Israel wants Russia, which has close ties with Iran, to increase pressure on Tehran over its nuclear program. Moscow has supported limited UN sanctions on Iran, but opposed efforts by the US and others to impose tougher measures.
"President Medvedev told me that Russia will not support an Iranian nuclear bomb under all circumstances," Peres said. "But he also mentioned that the Russian appreciation of what's taking place in Iran is different from the American one."
Russian officials confirmed in March that a contract for the S-300 missiles had been signed with Iran two years ago, but a top Russian defense official said in April that no deliveries had been made yet.
Peres also said Wednesday that Iran's efforts to develop advanced missiles strained ties between Washington and Moscow.
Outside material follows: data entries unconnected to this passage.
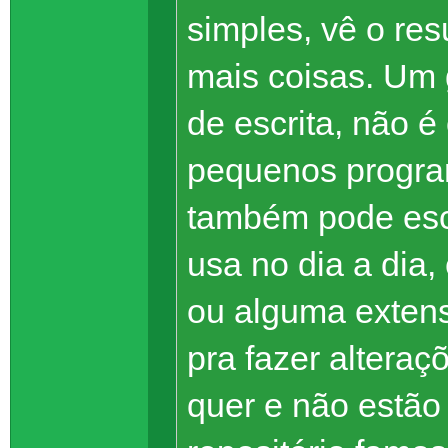
simples, vê o res
mais coisas. Um
de escrita, não é
pequenos progra
também pode esc
usa no dia a dia,
ou alguma extens
pra fazer alteraç
quer e não estão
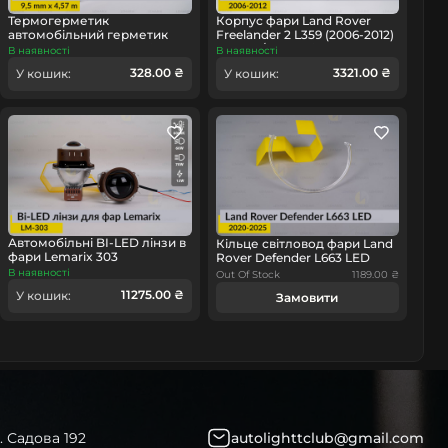
Термогерметик
Корпус фари Land Rover
автомобільний герметик
Freelander 2 L359 (2006-2012)
для фар Orgavyl Оргавіл
дорест/1 рест лівий
В наявності
В наявності
бутиловий чорний
328.00 ₴
3321.00 ₴
У кошик:
У кошик:
омобіль
Автомобільні BI-LED лінзи в
Кільце світловод фари Land
фари Lemarix 303
Rover Defender L663 LED
(2020-2025) праве
В наявності
Out Of Stock
1189.00 ₴
11275.00 ₴
У кошик:
Замовити
. Садова 192
autolighttclub@gmail.com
In May, Iran test-fired a new missile with a range of about 1,200 miles (1,900 kilometers) - far enough to strike Israel, southeastern Europe and US bases in the Middle East.
"If it wasn't for Iranian missiles, maybe one of the thorny questions between Russia and the US will disappear - the bases that the United States is building in Poland and the Czech (Republic)," Peres said in a reference to the previous US administration's plans to build missile defense sites in Eastern Europe.
Russia has strongly opposed the US plans as a threat to its security, dismissing Washington's claims that the missile defense system is aimed at countering a threat from Iran.